Presidente da República Veta Lei da Identidade de Género

Depois dos indícios, a confirmação. Por: Lígia Gonçalves -- Imagem: © Gtresonline

Aprovada em abril, na Assembleia da República, com os votos favoráveis de Partido Socialista, Bloco de Esquerda, PEV («Os Verdes»), PAN e da deputada Teresa Leal Coelho (do PSD, que violou a disciplina de voto imposta pelo partido), a Lei da Identidade de Género foi vetada ontem pelo Presidente da República, Marcelo Rebelo de Sousa.

A medida, aplaudida por cidadãos e ativistas dos direitos LGBTI, contemplava que a mudança de género no Cartão do Cidadão pudesse ser efetuada sem a necessidade de um relatório médico, e alterava também a idade mínima para o pedido: que passaria dos 18 para os 16 anos. Sendo que para os requerentes que ainda não tinham atingido a maioridade legal era exigida autorização dos pais ou representantes legais.

Os indícios de que o Presidente da República vetaria a lei chegaram a 23 de Abril, numa notícia avançada pelo Expresso e pela Rádio Renascença, que na altura davam conta de que em causa estaria a ausência da necessidade do relatório médico.

Marcelo vem agora confirmar as notícias, invocando precisamente esse motivo. «[O Presidente da Rpeública] compreende as razões de vária ordem que fundamentam a inovação legislativa, que, aliás, cobre um universo mais vasto do que o dos menores Trans e Intersexo, mas solicita, apesar disso, à Assembleia da República que se debruce, de novo, sobre a presente matéria, num ponto específico – o da previsão de avaliação médica prévia para cidadãos menores de 18 anos», lê-se no comunicado publicado no site da Presidência.

Clarificando que o pedido que faz ao Parlamento «não se prende com qualquer qualificação da situação em causa como patologia ou situação mental anómala, que não é», Marcelo invoca duas justificações.

«A primeira é a de que importa deixar a quem escolhe o máximo de liberdade ou autonomia para eventual reponderação da sua opção, em momento subsequente, se for caso disso.
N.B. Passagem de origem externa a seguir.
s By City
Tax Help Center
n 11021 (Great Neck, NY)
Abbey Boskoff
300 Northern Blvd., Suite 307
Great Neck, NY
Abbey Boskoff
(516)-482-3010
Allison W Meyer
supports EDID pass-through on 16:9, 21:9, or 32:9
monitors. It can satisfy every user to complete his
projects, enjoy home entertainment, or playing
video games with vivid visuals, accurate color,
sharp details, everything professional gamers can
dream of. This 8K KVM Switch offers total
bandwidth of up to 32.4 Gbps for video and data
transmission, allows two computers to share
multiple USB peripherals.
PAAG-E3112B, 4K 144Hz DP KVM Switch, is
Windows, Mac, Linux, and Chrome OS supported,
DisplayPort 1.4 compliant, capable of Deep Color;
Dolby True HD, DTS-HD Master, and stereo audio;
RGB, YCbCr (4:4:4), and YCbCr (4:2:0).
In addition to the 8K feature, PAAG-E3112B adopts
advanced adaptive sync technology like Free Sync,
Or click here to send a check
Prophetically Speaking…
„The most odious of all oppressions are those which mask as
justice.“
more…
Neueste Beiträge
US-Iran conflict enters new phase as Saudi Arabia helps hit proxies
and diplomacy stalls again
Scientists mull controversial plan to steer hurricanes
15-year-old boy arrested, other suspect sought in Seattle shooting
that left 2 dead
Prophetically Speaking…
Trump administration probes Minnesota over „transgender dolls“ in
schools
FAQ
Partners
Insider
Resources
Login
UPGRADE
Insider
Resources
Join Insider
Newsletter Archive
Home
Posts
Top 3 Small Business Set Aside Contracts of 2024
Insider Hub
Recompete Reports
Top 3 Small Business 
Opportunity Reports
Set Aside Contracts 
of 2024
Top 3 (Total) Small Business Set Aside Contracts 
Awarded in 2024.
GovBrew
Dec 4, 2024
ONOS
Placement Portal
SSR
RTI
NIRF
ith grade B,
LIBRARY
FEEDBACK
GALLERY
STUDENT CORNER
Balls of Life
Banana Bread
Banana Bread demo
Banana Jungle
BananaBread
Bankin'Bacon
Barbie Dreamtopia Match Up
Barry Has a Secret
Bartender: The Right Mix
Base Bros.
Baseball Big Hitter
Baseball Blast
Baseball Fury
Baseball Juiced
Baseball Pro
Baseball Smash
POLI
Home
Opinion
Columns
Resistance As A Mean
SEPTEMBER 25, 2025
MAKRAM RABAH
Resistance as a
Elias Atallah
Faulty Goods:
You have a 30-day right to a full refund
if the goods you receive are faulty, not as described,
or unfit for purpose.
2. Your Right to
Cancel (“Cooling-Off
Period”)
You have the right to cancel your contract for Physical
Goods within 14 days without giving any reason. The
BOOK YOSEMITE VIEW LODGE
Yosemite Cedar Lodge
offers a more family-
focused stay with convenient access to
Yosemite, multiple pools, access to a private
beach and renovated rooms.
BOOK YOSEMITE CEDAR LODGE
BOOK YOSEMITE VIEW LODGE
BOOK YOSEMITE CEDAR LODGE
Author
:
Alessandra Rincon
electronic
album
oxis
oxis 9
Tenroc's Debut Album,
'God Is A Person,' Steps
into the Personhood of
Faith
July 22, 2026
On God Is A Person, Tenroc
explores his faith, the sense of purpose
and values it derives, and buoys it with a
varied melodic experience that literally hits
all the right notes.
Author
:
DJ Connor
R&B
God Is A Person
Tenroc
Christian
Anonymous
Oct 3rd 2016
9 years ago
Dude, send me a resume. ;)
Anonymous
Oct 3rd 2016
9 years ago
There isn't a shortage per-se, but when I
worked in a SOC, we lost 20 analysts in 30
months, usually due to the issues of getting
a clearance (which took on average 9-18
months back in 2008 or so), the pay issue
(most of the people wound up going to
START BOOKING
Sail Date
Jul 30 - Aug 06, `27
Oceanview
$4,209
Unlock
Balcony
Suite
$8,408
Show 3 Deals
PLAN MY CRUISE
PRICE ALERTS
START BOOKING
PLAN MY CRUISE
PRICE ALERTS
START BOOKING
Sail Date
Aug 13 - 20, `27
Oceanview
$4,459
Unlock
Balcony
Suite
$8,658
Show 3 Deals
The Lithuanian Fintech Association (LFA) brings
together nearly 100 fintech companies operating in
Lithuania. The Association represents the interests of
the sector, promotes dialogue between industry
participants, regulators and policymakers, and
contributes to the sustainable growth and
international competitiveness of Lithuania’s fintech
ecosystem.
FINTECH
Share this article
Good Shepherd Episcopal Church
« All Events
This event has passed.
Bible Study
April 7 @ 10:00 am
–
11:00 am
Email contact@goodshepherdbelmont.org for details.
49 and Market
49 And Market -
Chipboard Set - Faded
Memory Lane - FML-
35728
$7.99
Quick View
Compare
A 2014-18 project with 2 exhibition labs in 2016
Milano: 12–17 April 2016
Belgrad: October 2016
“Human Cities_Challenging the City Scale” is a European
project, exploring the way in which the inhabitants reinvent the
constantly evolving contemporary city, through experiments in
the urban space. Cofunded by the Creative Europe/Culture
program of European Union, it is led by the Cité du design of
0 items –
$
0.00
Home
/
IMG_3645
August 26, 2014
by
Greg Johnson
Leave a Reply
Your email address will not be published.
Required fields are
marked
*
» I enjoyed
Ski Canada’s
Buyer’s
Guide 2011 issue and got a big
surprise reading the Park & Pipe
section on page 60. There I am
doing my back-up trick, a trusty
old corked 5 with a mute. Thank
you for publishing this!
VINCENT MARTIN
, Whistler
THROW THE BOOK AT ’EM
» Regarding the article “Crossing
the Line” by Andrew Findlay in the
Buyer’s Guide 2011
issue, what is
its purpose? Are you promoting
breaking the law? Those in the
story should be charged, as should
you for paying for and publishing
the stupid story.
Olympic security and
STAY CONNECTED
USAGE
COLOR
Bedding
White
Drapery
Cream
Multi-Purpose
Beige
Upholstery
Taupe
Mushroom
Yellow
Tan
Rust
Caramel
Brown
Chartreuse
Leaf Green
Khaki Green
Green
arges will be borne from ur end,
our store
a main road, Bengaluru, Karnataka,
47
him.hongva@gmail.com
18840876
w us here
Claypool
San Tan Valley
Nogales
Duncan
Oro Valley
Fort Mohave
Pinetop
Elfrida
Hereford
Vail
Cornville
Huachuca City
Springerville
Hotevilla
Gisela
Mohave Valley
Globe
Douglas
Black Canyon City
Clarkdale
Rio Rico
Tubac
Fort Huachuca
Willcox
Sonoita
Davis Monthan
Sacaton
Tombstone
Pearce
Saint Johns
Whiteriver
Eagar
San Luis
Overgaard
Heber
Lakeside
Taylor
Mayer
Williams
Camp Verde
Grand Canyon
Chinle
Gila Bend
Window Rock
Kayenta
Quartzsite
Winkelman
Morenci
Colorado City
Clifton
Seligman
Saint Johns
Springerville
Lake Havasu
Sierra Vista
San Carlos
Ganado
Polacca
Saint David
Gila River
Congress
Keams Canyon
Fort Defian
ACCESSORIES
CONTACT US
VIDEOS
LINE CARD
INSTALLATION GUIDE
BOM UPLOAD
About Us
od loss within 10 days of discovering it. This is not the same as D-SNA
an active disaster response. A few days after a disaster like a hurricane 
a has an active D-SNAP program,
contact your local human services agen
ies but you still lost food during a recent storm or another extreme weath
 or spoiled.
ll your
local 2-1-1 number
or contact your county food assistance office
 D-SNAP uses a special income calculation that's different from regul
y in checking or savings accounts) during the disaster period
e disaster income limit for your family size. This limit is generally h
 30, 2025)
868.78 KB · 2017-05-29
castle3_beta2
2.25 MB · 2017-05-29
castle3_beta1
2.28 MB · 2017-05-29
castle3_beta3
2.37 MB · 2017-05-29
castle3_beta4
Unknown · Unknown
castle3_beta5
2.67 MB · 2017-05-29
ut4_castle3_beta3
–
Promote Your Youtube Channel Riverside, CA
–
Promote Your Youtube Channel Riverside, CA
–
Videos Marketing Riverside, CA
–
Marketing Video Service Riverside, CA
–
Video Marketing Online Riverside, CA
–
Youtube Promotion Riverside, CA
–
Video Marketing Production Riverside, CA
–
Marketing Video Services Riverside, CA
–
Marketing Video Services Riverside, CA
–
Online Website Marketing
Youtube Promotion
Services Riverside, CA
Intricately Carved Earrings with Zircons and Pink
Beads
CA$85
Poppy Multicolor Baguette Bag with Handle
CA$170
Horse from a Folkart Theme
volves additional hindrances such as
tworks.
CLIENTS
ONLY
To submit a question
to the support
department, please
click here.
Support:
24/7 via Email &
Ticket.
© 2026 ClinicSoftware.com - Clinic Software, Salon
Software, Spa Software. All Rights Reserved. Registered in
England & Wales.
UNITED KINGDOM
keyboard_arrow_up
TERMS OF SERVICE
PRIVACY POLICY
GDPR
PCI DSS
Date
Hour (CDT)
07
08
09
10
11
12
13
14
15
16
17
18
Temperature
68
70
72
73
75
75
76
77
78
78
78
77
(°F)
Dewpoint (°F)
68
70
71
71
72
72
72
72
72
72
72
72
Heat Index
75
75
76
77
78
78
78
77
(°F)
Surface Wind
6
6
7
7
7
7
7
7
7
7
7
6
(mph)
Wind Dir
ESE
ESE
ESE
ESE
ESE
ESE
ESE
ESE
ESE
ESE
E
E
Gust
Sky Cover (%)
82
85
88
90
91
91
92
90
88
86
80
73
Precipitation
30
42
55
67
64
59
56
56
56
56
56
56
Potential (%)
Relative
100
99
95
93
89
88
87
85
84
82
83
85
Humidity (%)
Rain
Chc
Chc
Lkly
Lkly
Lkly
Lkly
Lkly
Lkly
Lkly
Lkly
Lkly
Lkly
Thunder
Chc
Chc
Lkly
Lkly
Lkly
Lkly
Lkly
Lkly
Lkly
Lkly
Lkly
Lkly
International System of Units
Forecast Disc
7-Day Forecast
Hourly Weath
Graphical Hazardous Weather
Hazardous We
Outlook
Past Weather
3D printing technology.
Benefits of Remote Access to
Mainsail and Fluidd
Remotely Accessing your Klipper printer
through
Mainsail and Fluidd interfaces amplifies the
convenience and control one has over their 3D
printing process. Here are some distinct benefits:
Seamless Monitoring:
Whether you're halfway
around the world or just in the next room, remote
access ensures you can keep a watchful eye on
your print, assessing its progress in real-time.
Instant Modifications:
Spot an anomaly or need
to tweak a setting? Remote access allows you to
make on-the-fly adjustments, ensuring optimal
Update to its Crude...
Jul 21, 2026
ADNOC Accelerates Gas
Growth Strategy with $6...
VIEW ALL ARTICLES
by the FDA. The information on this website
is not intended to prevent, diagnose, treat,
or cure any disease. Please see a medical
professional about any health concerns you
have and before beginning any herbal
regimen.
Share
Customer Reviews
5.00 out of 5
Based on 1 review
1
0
O parecer constante do relatório médico pode ajuda a consolidar a aludida escolha, sem a pré-determinar», afirma.

Para a segunda justificação alega motivos práticos: «havendo a possibilidade de intervenção cirúrgica para mudança de sexo, e tratando-se de intervenção que, como ato médico, supõe sempre juízo clínico, parece sensato que um parecer clínico possa também existir mais cedo, logo no momento inicial da decisão de escolha de género».

O Presidente da República adianta ainda que esta não é uma «posição pessoal» e que esta mudança de género no Cartão do Cidadão não pode ser encarada «numa perspetiva intertemporal, como inteiramente livres, já que prevê uma decisão judicial para uma eventual segunda alteração».

De acordo com o Público, Marcelo fez um estudo de direito comparado, antes de decidir, analisando as soluções dos países que legislaram sobre a mesma matéria.

A solução

De acordo com declarações de Sandra Cunha, deputada do Bloco de Esquerda para a área da Igualdade e Não Discriminação, ao Público, a solução poderá passar por um compromisso: introduzindo no diploma não a apresentação do atestado médico, como exige o Presidente da República, mas a necessidade de apresentar uma declaração de testemunhas.

A deputada esclarece, no entanto, que esta é uma hipótese que terá de ser debatida com os restantes partidos de esquerda – PS, PEV, e PAN –, mas também com os jovens e as famílias contempladas.